Current Affairs For SSC CGL Exam - 15 May, 2014

Current Affairs For SSC CGL Exam

15 May, 2014

A1 visa

  • The U.S. has said the heads of state and government are eligible for A1 visas and no individual automatically qualifies for an American visa ,under the INA (Immigration and Nationality Act). No individual automatically qualifies for a U.S. visa.
  • However, the U.S. law exempts foreign government officials, including heads of state and heads of government from certain potential inadmissibility grounds.
  • In 2005, the U.S. State Department revoked Mr. Modi’s visa on the ground of alleged human rights violations after the 2002 Gujarat riots.

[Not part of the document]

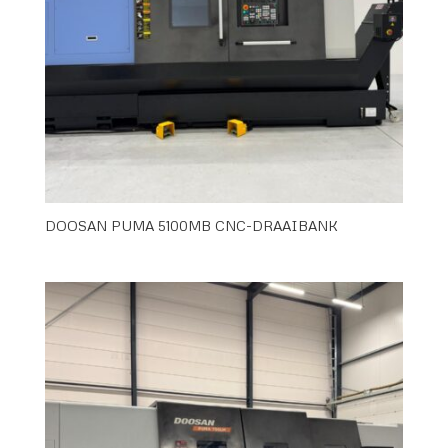
DOOSAN PUMA 5100MB CNC-DRAAIBANK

New executive editor of The New York Times

  • The New York Times has named the paper’s current managing editor Dean Baquet as the new executive editor after Jill Abrahamson stepped down from the top position .
  • Ms. Abrahamson, who took over as executive editor in 2011, was the first woman to hold the paper’s top position.
  • Mr. Baquet, a Pulitzer Prize winning journalist, will become the first African-American to lead one of the most respected and influential newspapers of the United States.

CCI billiards title

  • Eight-time world champion Pankaj Advani (ONGC) stamped his authority yet again by pocketing the billiards crown in the Cricket Club of India (CCI) Classic Billiards and Snooker tournament in Mumbai .
  • The Bangalore-based cueist defeated Dhruv Sitwala in the final. Advani, 27, also won the Highest Break award for the 530, which he scored against Devendra Joshi in the quarter-finals.

Oldest sperm in the World

  • Scientists have discovered the world’s oldest and best-preserved sperm from tiny shrimps, measuring a massive 1.3 millimetres and dating back to 17 million years in Australia.
  • Preserved giant sperm from shrimps were found at the Riversleigh World Heritage Fossil Site in Queensland and are the oldest fossilised sperm ever found in the geological record, researchers said.
  • The shrimps lived in a pool in an ancient cave inhabited by thousands of bats, and the presence of bat droppings in the water could help explain the almost perfect preservation of the fossil crustaceans.
  • The giant sperm are thought to have been longer than the male’s entire body, but are tightly coiled up inside the sexual organs of the fossilised freshwater crustaceans, which are known as ostracods.
  • Within these are the almost perfectly preserved giant sperm cells, and within them, the nuclei that once contained the animals’ chromosomes and DNA.